Directions
Return all the lines below, exactly as they read.

═════ Given data ═════

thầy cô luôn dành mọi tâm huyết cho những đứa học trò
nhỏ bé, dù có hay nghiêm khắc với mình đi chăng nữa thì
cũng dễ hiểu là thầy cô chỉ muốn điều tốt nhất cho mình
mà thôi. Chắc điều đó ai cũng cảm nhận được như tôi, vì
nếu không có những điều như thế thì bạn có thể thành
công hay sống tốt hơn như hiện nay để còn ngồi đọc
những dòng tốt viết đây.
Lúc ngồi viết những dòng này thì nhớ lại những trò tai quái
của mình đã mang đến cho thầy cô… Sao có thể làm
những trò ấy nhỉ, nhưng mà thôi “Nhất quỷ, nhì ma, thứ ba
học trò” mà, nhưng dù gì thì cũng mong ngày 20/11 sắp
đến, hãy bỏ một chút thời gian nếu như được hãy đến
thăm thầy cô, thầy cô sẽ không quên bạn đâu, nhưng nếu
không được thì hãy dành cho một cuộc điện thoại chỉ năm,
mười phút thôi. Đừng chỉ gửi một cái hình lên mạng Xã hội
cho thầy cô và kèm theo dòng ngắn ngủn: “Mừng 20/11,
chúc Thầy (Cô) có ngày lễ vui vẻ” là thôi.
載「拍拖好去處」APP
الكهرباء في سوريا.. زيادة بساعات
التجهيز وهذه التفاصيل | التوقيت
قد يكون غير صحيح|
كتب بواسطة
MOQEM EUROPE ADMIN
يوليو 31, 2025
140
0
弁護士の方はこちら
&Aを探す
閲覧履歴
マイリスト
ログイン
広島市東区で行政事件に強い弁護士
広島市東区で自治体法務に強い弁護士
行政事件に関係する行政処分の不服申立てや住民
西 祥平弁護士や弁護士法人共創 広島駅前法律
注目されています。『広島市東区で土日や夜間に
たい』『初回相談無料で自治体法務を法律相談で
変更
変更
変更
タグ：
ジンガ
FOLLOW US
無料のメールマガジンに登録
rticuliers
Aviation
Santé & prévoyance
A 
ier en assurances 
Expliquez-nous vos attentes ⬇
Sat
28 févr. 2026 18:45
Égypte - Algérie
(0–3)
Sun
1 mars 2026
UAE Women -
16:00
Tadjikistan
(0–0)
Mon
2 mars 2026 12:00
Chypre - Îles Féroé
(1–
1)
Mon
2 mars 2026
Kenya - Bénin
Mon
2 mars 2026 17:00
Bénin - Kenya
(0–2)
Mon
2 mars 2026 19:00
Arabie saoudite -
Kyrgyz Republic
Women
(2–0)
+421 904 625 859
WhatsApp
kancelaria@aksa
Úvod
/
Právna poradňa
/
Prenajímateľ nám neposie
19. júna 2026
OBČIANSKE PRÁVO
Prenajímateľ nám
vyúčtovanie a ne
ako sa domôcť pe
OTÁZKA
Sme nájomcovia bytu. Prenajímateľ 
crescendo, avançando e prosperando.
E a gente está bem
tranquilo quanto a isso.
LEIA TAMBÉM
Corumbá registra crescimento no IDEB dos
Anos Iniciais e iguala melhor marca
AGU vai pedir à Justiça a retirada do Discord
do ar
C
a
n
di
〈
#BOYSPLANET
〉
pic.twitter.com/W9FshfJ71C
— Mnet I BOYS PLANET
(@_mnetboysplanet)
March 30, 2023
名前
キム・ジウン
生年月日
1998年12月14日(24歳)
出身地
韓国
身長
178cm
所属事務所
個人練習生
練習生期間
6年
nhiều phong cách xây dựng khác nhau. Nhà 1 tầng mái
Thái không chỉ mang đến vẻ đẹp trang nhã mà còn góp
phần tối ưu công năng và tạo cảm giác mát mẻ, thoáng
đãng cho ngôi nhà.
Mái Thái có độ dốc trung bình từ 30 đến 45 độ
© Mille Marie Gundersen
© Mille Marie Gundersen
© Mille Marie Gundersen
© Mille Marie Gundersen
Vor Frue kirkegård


═════

Solution
thầy cô luôn dành mọi tâm huyết cho những đứa học trò
nhỏ bé, dù có hay nghiêm khắc với mình đi chăng nữa thì
cũng dễ hiểu là thầy cô chỉ muốn điều tốt nhất cho mình
mà thôi. Chắc điều đó ai cũng cảm nhận được như tôi, vì
nếu không có những điều như thế thì bạn có thể thành
công hay sống tốt hơn như hiện nay để còn ngồi đọc
những dòng tốt viết đây.
Lúc ngồi viết những dòng này thì nhớ lại những trò tai quái
của mình đã mang đến cho thầy cô… Sao có thể làm
những trò ấy nhỉ, nhưng mà thôi “Nhất quỷ, nhì ma, thứ ba
học trò” mà, nhưng dù gì thì cũng mong ngày 20/11 sắp
đến, hãy bỏ một chút thời gian nếu như được hãy đến
thăm thầy cô, thầy cô sẽ không quên bạn đâu, nhưng nếu
không được thì hãy dành cho một cuộc điện thoại chỉ năm,
mười phút thôi. Đừng chỉ gửi một cái hình lên mạng Xã hội
cho thầy cô và kèm theo dòng ngắn ngủn: “Mừng 20/11,
chúc Thầy (Cô) có ngày lễ vui vẻ” là thôi.
載「拍拖好去處」APP
الكهرباء في سوريا.. زيادة بساعات
التجهيز وهذه التفاصيل | التوقيت
قد يكون غير صحيح|
كتب بواسطة
MOQEM EUROPE ADMIN
يوليو 31, 2025
140
0
弁護士の方はこちら
&Aを探す
閲覧履歴
マイリスト
ログイン
広島市東区で行政事件に強い弁護士
広島市東区で自治体法務に強い弁護士
行政事件に関係する行政処分の不服申立てや住民
西 祥平弁護士や弁護士法人共創 広島駅前法律
注目されています。『広島市東区で土日や夜間に
たい』『初回相談無料で自治体法務を法律相談で
変更
変更
変更
タグ：
ジンガ
FOLLOW US
無料のメールマガジンに登録
rticuliers
Aviation
Santé & prévoyance
A 
ier en assurances 
Expliquez-nous vos attentes ⬇
Sat
28 févr. 2026 18:45
Égypte - Algérie
(0–3)
Sun
1 mars 2026
UAE Women -
16:00
Tadjikistan
(0–0)
Mon
2 mars 2026 12:00
Chypre - Îles Féroé
(1–
1)
Mon
2 mars 2026
Kenya - Bénin
Mon
2 mars 2026 17:00
Bénin - Kenya
(0–2)
Mon
2 mars 2026 19:00
Arabie saoudite -
Kyrgyz Republic
Women
(2–0)
+421 904 625 859
WhatsApp
kancelaria@aksa
Úvod
/
Právna poradňa
/
Prenajímateľ nám neposie
19. júna 2026
OBČIANSKE PRÁVO
Prenajímateľ nám
vyúčtovanie a ne
ako sa domôcť pe
OTÁZKA
Sme nájomcovia bytu. Prenajímateľ 
crescendo, avançando e prosperando.
E a gente está bem
tranquilo quanto a isso.
LEIA TAMBÉM
Corumbá registra crescimento no IDEB dos
Anos Iniciais e iguala melhor marca
AGU vai pedir à Justiça a retirada do Discord
do ar
C
a
n
di
〈
#BOYSPLANET
〉
pic.twitter.com/W9FshfJ71C
— Mnet I BOYS PLANET
(@_mnetboysplanet)
March 30, 2023
名前
キム・ジウン
生年月日
1998年12月14日(24歳)
出身地
韓国
身長
178cm
所属事務所
個人練習生
練習生期間
6年
nhiều phong cách xây dựng khác nhau. Nhà 1 tầng mái
Thái không chỉ mang đến vẻ đẹp trang nhã mà còn góp
phần tối ưu công năng và tạo cảm giác mát mẻ, thoáng
đãng cho ngôi nhà.
Mái Thái có độ dốc trung bình từ 30 đến 45 độ
© Mille Marie Gundersen
© Mille Marie Gundersen
© Mille Marie Gundersen
© Mille Marie Gundersen
Vor Frue kirkegård


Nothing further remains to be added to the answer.